5º momento – tratamento das informações construídas: Depois do percurso descrito no 1º, 2º, 3º e 4º momento, foram construídos tópicos analíticos. A análise foi direcionada às questões de desigualdades e resistência vivenciadas por jovens quilombolas e da periferia urbana. A construção de cada tópico analítico se deu a partir da interseccionalidade, em cada um deles um dos marcadores foi destacado com maior relevância, mas entendendo que a constituição de todos é interseccional. Assim, foi possível construirmos reflexões sobre as situações de desigualdades e resistências vivenciadas pelos/as jovens. O esforço que fizemos para olhar e refletir sobre os marcadores sociais pode ser exemplificado no diagrama abaixo.

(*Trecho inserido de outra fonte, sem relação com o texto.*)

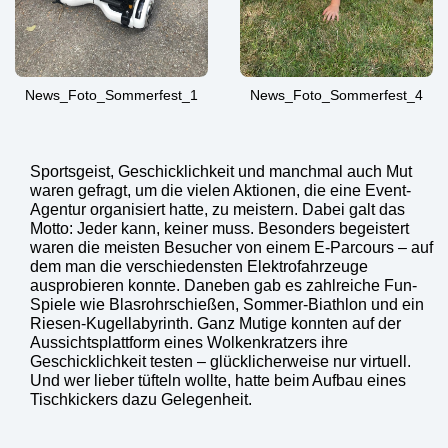
News_Foto_Sommerfest_1
News_Foto_Sommerfest_4
Sportsgeist, Geschicklichkeit und manchmal auch Mut
waren gefragt, um die vielen Aktionen, die eine Event-
Agentur organisiert hatte, zu meistern. Dabei galt das
Motto: Jeder kann, keiner muss. Besonders begeistert
waren die meisten Besucher von einem E-Parcours – auf
dem man die verschiedensten Elektrofahrzeuge
ausprobieren konnte. Daneben gab es zahlreiche Fun-
Spiele wie Blasrohrschießen, Sommer-Biathlon und ein
Riesen-Kugellabyrinth. Ganz Mutige konnten auf der
Aussichtsplattform eines Wolkenkratzers ihre
Geschicklichkeit testen – glücklicherweise nur virtuell.
Und wer lieber tüfteln wollte, hatte beim Aufbau eines
Tischkickers dazu Gelegenheit.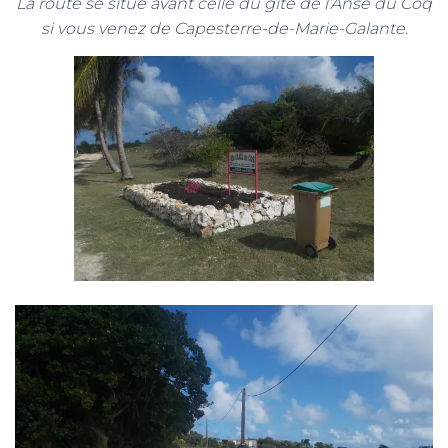
La route se situe avant celle du gîte de l’Anse du Coq
si vous venez de Capesterre-de-Marie-Galante.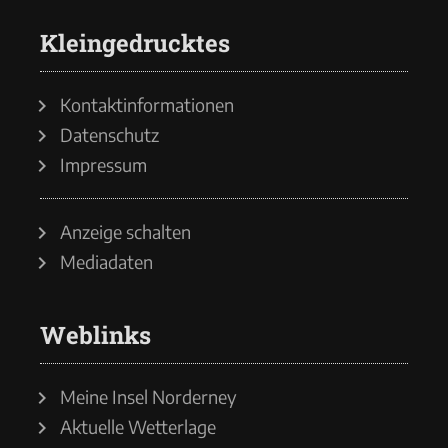
Kleingedrucktes
Kontaktinformationen
Datenschutz
Impressum
Anzeige schalten
Mediadaten
Weblinks
Meine Insel Norderney
Aktuelle Wetterlage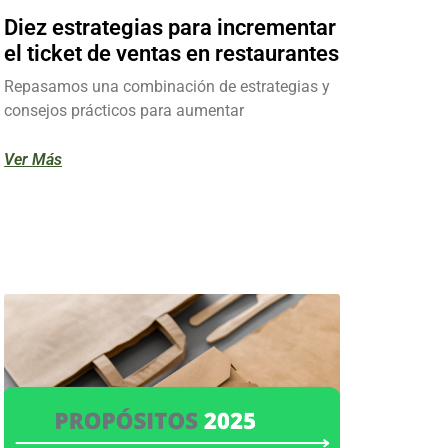
Diez estrategias para incrementar
el ticket de ventas en restaurantes
Repasamos una combinación de estrategias y
consejos prácticos para aumentar
Ver Más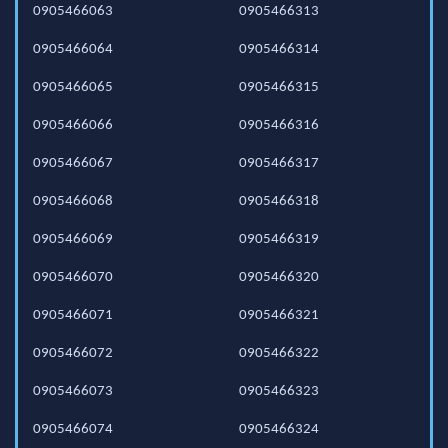
0905466063
0905466313
0905466064
0905466314
0905466065
0905466315
0905466066
0905466316
0905466067
0905466317
0905466068
0905466318
0905466069
0905466319
0905466070
0905466320
0905466071
0905466321
0905466072
0905466322
0905466073
0905466323
0905466074
0905466324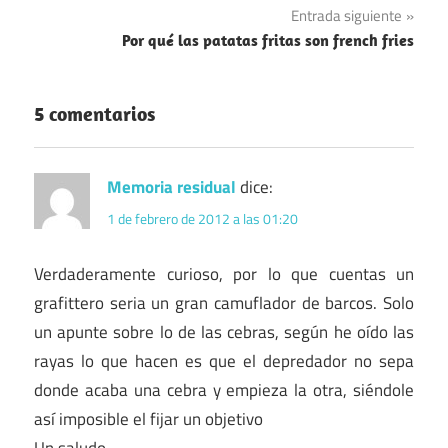
Entrada siguiente
entradas
Por qué las patatas fritas son french fries
5 comentarios
Memoria residual
dice:
1 de febrero de 2012 a las 01:20
Verdaderamente curioso, por lo que cuentas un
grafittero seria un gran camuflador de barcos. Solo
un apunte sobre lo de las cebras, según he oído las
rayas lo que hacen es que el depredador no sepa
donde acaba una cebra y empieza la otra, siéndole
así imposible el fijar un objetivo
Un saludo.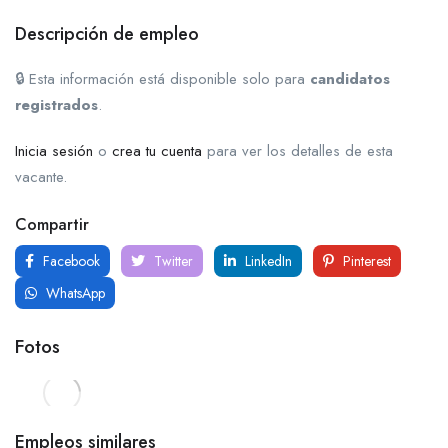
Descripción de empleo
🔒 Esta información está disponible solo para
candidatos
registrados
.
Inicia sesión
o
crea tu cuenta
para ver los detalles de esta
vacante.
Compartir
Facebook
Twitter
LinkedIn
Pinterest
WhatsApp
Fotos
Empleos similares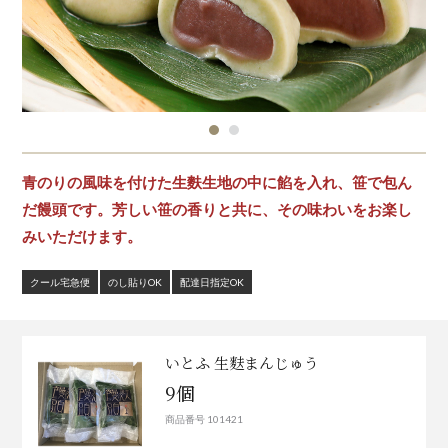
青のりの風味を付けた生麩生地の中に餡を入れ、笹で包ん
だ饅頭です。芳しい笹の香りと共に、その味わいをお楽し
みいただけます。
クール宅急便
のし貼りOK
配達日指定OK
いとふ 生麩まんじゅう
9個
商品番号 101421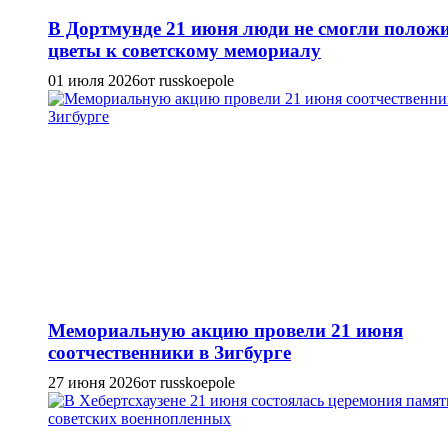
В Дортмунде 21 июня люди не смогли полож
цветы к советскому мемориалу
01 июля 2026
от russkoepole
Мемориальную акцию провели 21 июня
соотчественники в Зигбурге
27 июня 2026
от russkoepole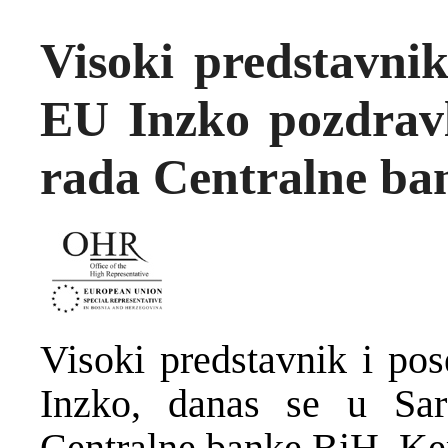
Visoki predstavnik
EU Inzko pozdravl
rada Centralne ba
Visoki predstavnik i pos
Inzko, danas se u Sar
Centralne banke BiH, K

Todos os marcadores interseccionados, em alguns momentos, tem o que se sobressaí de acordo com as experiências juvenis e os contextos em que são vivenciadas, e os demais marcadores continuam presentes constituindo e sendo constituídos:

Ressaltamos que o conhecimento construído na pesquisa é parcial e situado; isto é, específico às situações e não universalmente aplicável. Durante todo o processo de pesquisa estivemos atentas as informações construídas e refletimos sobre a narrativa realizada por Marques e Genro (2016), sobre a experiência com o Cacique Vherá Poty, quando este explicava aos/as alunos/as e funcionários da UFRGS, as distintas raízes de alma que poderiam ter os seres humanos, nesse momento todos/as acenavam com as cabeças em sinal de que estavam compreendendo. Ao perceber esse movimento, Vherá não hesitou em suspender a fala e dirigir-se ao grupo com os seguintes termos:

Parem de dizer que entenderam. Estamos falando de algo difícil, profundo, que não pode ser entendido assim tão rápido. Escutem uma vez e pensarão que entenderam. Escutem outra e verão que há um elemento fora do lugar. Escutem uma terceira e perceberão que há mais coisas que não se encaixam. Na quarta vez verão que não haviam entendido nada. Talvez na quinta possam começar de novo (Idem, p.332).

Com isso as autoras mencionadas acima ressaltam a importância de uma pesquisa “cuidadosa”, em que a atitude com que escutamos é primordial. Fizemos esse movimento de uma escuta cuidadosa, mas cientes do que afirmou o cacique: que alguns elementos podem ficar fora do lugar da nossa compreensão. A seguir apresentaremos os capítulos de análise das informações construídas, que abordaram: as vivências das desigualdades sociais por jovens de diferentes territórios; as experiências dos/as jovens frente às situações de preconceito e discriminação racial; as experiências dos/as jovens diante das vivências sexuais; os usos de álcool como uma faceta das desigualdades de gênero, classe, raça e sexualidade; e as formas de enfrentamento/resistência às desigualdades nas vivências juvenis.